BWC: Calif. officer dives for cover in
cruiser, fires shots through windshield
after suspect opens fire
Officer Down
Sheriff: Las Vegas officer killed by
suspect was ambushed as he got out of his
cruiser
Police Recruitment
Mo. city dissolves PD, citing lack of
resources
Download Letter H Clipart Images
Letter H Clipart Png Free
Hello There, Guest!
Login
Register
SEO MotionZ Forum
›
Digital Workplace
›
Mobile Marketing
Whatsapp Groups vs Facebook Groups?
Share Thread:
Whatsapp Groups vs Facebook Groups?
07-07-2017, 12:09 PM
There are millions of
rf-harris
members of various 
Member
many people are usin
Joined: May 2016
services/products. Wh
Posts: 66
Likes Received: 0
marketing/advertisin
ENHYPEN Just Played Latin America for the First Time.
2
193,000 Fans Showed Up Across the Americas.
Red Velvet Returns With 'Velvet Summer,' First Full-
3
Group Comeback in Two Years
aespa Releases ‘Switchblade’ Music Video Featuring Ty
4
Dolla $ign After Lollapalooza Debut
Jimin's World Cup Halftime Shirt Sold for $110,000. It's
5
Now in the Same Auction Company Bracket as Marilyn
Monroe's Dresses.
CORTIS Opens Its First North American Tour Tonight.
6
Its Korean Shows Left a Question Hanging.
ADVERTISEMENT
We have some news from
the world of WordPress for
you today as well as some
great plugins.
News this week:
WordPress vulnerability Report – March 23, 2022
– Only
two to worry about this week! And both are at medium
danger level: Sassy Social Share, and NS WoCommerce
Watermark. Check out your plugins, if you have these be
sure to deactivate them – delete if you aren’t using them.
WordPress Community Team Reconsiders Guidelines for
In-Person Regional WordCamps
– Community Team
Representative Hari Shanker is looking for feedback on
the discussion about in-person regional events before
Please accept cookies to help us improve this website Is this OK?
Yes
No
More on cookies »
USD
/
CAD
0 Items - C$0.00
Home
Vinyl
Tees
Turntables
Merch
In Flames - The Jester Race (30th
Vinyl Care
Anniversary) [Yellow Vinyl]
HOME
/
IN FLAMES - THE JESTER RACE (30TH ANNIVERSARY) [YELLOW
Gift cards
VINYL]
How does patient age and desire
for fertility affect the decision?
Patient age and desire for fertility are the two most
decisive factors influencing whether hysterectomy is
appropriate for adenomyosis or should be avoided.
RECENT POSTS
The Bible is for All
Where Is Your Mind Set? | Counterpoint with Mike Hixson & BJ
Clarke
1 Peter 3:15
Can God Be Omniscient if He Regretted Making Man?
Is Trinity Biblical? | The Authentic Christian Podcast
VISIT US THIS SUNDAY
===============
WHAT THE TASK REQUIRES |
From the records above, give again exactly the lines running from the line with "Red Velvet Returns" to the line with "two to worry", inclusive.

WRITTEN REPLY |
Red Velvet Returns With 'Velvet Summer,' First Full-
3
Group Comeback in Two Years
aespa Releases ‘Switchblade’ Music Video Featuring Ty
4
Dolla $ign After Lollapalooza Debut
Jimin's World Cup Halftime Shirt Sold for $110,000. It's
5
Now in the Same Auction Company Bracket as Marilyn
Monroe's Dresses.
CORTIS Opens Its First North American Tour Tonight.
6
Its Korean Shows Left a Question Hanging.
ADVERTISEMENT
We have some news from
the world of WordPress for
you today as well as some
great plugins.
News this week:
WordPress vulnerability Report – March 23, 2022
– Only
two to worry about this week! And both are at medium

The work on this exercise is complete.